A word-for-word copy of the data is what's wanted, with no pictures.

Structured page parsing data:
= = = = = = =

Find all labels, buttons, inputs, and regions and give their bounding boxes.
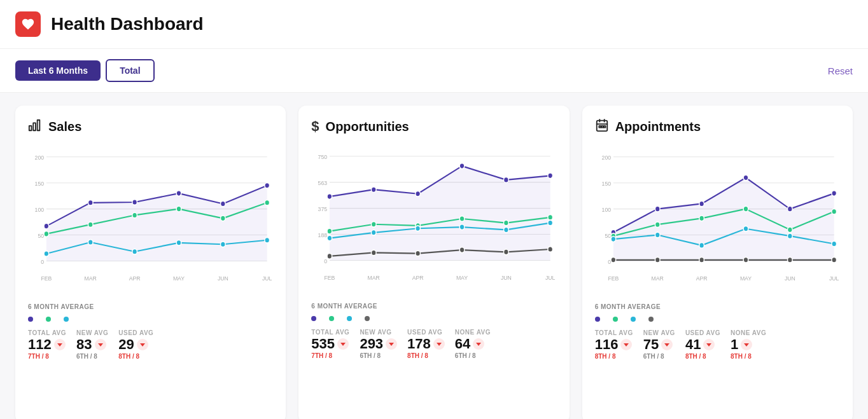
svg-point-22 [132,212,137,218]
opp-legend-dots [311,312,556,324]
opp-total-rank: 7TH / 8 [311,352,349,359]
svg-text:375: 375 [318,206,327,213]
svg-text:0: 0 [608,258,611,265]
opp-total-down [337,338,349,350]
svg-point-109 [611,237,616,242]
sales-stats-row: TOTAL AVG 112 7TH / 8 NEW AVG 83 6TH / 8 [28,329,273,360]
opp-used-rank: 8TH / 8 [407,352,445,359]
appt-new-stat: NEW AVG 75 6TH / 8 [643,329,675,360]
svg-text:MAR: MAR [368,275,381,282]
svg-text:200: 200 [35,155,44,161]
svg-text:JUL: JUL [262,275,272,282]
svg-rect-0 [29,126,32,130]
opp-used-down [433,338,445,350]
svg-point-113 [787,233,792,239]
new-dot [46,313,53,324]
svg-point-20 [44,231,49,237]
sales-total-rank: 7TH / 8 [28,353,66,360]
appt-total-down [620,339,632,350]
appt-new-rank: 6TH / 8 [643,353,675,360]
sales-title: Sales [48,120,81,134]
opp-new-rank: 6TH / 8 [360,352,397,359]
svg-text:JUL: JUL [545,275,555,282]
sales-total-value: 112 [28,336,66,353]
svg-text:MAY: MAY [456,275,468,282]
svg-point-115 [611,257,616,263]
sales-used-label: USED AVG [118,329,153,336]
opp-none-stat: NONE AVG 64 6TH / 8 [455,329,491,359]
svg-point-67 [327,254,332,259]
total-button[interactable]: Total [106,59,154,82]
opportunities-title: Opportunities [326,120,409,134]
svg-text:200: 200 [601,155,610,161]
svg-point-19 [265,182,270,188]
svg-point-54 [548,173,553,179]
svg-point-21 [88,222,93,228]
opp-total-stat: TOTAL AVG 535 7TH / 8 [311,329,349,359]
appt-none-down [741,339,752,350]
svg-point-120 [831,257,836,263]
svg-point-71 [504,249,509,255]
opportunities-chart: 0188375563750FEBMARAPRMAYJUNJUL [311,142,556,295]
svg-point-72 [548,247,553,252]
total-dot [28,313,36,324]
app-icon [15,11,41,37]
appt-used-rank: 8TH / 8 [685,353,720,360]
sales-legend-dots [28,313,273,324]
svg-point-116 [655,257,660,263]
svg-point-55 [327,228,332,234]
sales-card: Sales 050100150200FEBMARAPRMAYJUNJUL 6 M… [15,106,286,419]
opp-used-stat: USED AVG 178 8TH / 8 [407,329,445,359]
sales-card-header: Sales [28,118,273,135]
svg-point-30 [220,242,225,247]
svg-rect-1 [33,123,36,130]
svg-rect-2 [38,120,40,131]
svg-point-106 [743,206,748,212]
svg-point-60 [548,214,553,220]
svg-text:MAY: MAY [740,275,752,282]
svg-point-28 [132,249,137,254]
svg-point-52 [459,163,465,169]
dashboard: Sales 050100150200FEBMARAPRMAYJUNJUL 6 M… [0,93,868,419]
appt-used-stat: USED AVG 41 8TH / 8 [685,329,720,360]
svg-text:50: 50 [605,232,611,239]
svg-point-24 [220,216,225,221]
svg-point-31 [265,237,270,243]
reset-link[interactable]: Reset [828,65,853,76]
svg-point-65 [504,227,509,233]
svg-rect-84 [601,126,603,128]
svg-text:FEB: FEB [41,275,52,282]
appt-legend: 6 MONTH AVERAGE TOTAL AVG 116 8TH / 8 N [595,303,840,360]
sales-used-value: 29 [118,336,153,353]
svg-point-108 [831,209,836,214]
opportunities-card-header: $ Opportunities [311,118,556,135]
svg-point-14 [44,223,49,229]
appt-new-dot [613,313,620,324]
appt-stats-row: TOTAL AVG 116 8TH / 8 NEW AVG 75 6TH / 8 [595,329,840,360]
svg-point-102 [831,191,836,196]
page-title: Health Dashboard [51,14,204,34]
svg-point-56 [372,221,377,227]
svg-point-98 [655,206,660,212]
svg-point-111 [699,243,704,249]
dollar-icon: $ [311,118,319,135]
appt-legend-label: 6 MONTH AVERAGE [595,303,840,310]
svg-text:MAR: MAR [85,275,97,282]
svg-point-114 [831,241,836,247]
toolbar: Last 6 Months Total Reset [0,49,868,93]
svg-text:188: 188 [318,231,327,238]
svg-point-49 [327,194,332,200]
sales-legend: 6 MONTH AVERAGE TOTAL AVG 112 7TH / 8 NE… [28,303,273,360]
last-6-months-button[interactable]: Last 6 Months [15,60,101,81]
svg-text:563: 563 [318,180,327,187]
sales-total-stat: TOTAL AVG 112 7TH / 8 [28,329,66,360]
svg-point-68 [372,250,377,256]
svg-text:JUN: JUN [218,275,228,282]
appt-total-dot [595,313,603,324]
svg-text:APR: APR [696,275,707,282]
sales-new-rank: 6TH / 8 [76,353,108,360]
opp-legend: 6 MONTH AVERAGE TOTAL AVG 535 7TH / 8 N [311,303,556,359]
appt-new-down [661,339,673,350]
svg-text:JUN: JUN [785,275,795,282]
sales-chart: 050100150200FEBMARAPRMAYJUNJUL [28,143,273,296]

= = = = = = =

§ **Exercise answer**:
Find all labels, buttons, inputs, and regions and give their bounding boxes.
svg-point-22 [132,212,137,218]
opp-legend-dots [311,312,556,324]
opp-total-rank: 7TH / 8 [311,352,349,359]
svg-text:375: 375 [318,206,327,213]
svg-text:0: 0 [608,258,611,265]
opp-total-down [337,338,349,350]
svg-point-109 [611,237,616,242]
sales-stats-row: TOTAL AVG 112 7TH / 8 NEW AVG 83 6TH / 8 [28,329,273,360]
opp-used-rank: 8TH / 8 [407,352,445,359]
appt-new-stat: NEW AVG 75 6TH / 8 [643,329,675,360]
svg-text:MAR: MAR [368,275,381,282]
svg-text:200: 200 [35,155,44,161]
svg-text:JUL: JUL [262,275,272,282]
svg-rect-0 [29,126,32,130]
opp-used-down [433,338,445,350]
svg-point-113 [787,233,792,239]
new-dot [46,313,53,324]
svg-point-20 [44,231,49,237]
sales-total-rank: 7TH / 8 [28,353,66,360]
appt-total-down [620,339,632,350]
appt-new-rank: 6TH / 8 [643,353,675,360]
sales-title: Sales [48,120,81,134]
opp-new-rank: 6TH / 8 [360,352,397,359]
svg-text:JUL: JUL [545,275,555,282]
sales-total-value: 112 [28,336,66,353]
svg-text:MAY: MAY [456,275,468,282]
svg-point-115 [611,257,616,263]
sales-used-label: USED AVG [118,329,153,336]
opp-none-stat: NONE AVG 64 6TH / 8 [455,329,491,359]
svg-point-67 [327,254,332,259]
total-button[interactable]: Total [106,59,154,82]
opportunities-title: Opportunities [326,120,409,134]
svg-text:200: 200 [601,155,610,161]
svg-point-19 [265,182,270,188]
svg-point-54 [548,173,553,179]
svg-point-21 [88,222,93,228]
opp-total-stat: TOTAL AVG 535 7TH / 8 [311,329,349,359]
appt-none-down [741,339,752,350]
svg-point-120 [831,257,836,263]
svg-point-71 [504,249,509,255]
opportunities-chart: 0188375563750FEBMARAPRMAYJUNJUL [311,142,556,295]
svg-point-72 [548,247,553,252]
total-dot [28,313,36,324]
app-icon [15,11,41,37]
appt-used-rank: 8TH / 8 [685,353,720,360]
sales-legend-dots [28,313,273,324]
svg-point-116 [655,257,660,263]
svg-point-55 [327,228,332,234]
sales-card: Sales 050100150200FEBMARAPRMAYJUNJUL 6 M… [15,106,286,419]
opp-used-stat: USED AVG 178 8TH / 8 [407,329,445,359]
sales-card-header: Sales [28,118,273,135]
svg-point-30 [220,242,225,247]
svg-rect-1 [33,123,36,130]
svg-rect-2 [38,120,40,131]
svg-point-106 [743,206,748,212]
svg-point-60 [548,214,553,220]
svg-text:MAY: MAY [740,275,752,282]
svg-point-28 [132,249,137,254]
svg-point-52 [459,163,465,169]
dashboard: Sales 050100150200FEBMARAPRMAYJUNJUL 6 M… [0,93,868,419]
appt-used-stat: USED AVG 41 8TH / 8 [685,329,720,360]
svg-text:50: 50 [605,232,611,239]
svg-point-24 [220,216,225,221]
svg-point-31 [265,237,270,243]
reset-link[interactable]: Reset [828,65,853,76]
svg-point-65 [504,227,509,233]
svg-rect-84 [601,126,603,128]
svg-text:FEB: FEB [41,275,52,282]
appt-legend: 6 MONTH AVERAGE TOTAL AVG 116 8TH / 8 N [595,303,840,360]
sales-used-value: 29 [118,336,153,353]
svg-point-108 [831,209,836,214]
opportunities-card-header: $ Opportunities [311,118,556,135]
svg-point-14 [44,223,49,229]
appt-new-dot [613,313,620,324]
appt-stats-row: TOTAL AVG 116 8TH / 8 NEW AVG 75 6TH / 8 [595,329,840,360]
svg-point-102 [831,191,836,196]
page-title: Health Dashboard [51,14,204,34]
svg-point-56 [372,221,377,227]
svg-point-98 [655,206,660,212]
svg-point-111 [699,243,704,249]
dollar-icon: $ [311,118,319,135]
appt-legend-label: 6 MONTH AVERAGE [595,303,840,310]
svg-text:MAR: MAR [85,275,97,282]
svg-point-114 [831,241,836,247]
toolbar: Last 6 Months Total Reset [0,49,868,93]
svg-text:188: 188 [318,231,327,238]
svg-point-49 [327,194,332,200]
sales-legend: 6 MONTH AVERAGE TOTAL AVG 112 7TH / 8 NE… [28,303,273,360]
last-6-months-button[interactable]: Last 6 Months [15,60,101,81]
svg-text:563: 563 [318,180,327,187]
sales-total-stat: TOTAL AVG 112 7TH / 8 [28,329,66,360]
svg-point-68 [372,250,377,256]
svg-text:JUN: JUN [218,275,228,282]
appt-total-dot [595,313,603,324]
svg-text:APR: APR [696,275,707,282]
sales-new-rank: 6TH / 8 [76,353,108,360]
opp-legend: 6 MONTH AVERAGE TOTAL AVG 535 7TH / 8 N [311,303,556,359]
appt-new-down [661,339,673,350]
svg-text:JUN: JUN [785,275,795,282]
sales-chart: 050100150200FEBMARAPRMAYJUNJUL [28,143,273,296]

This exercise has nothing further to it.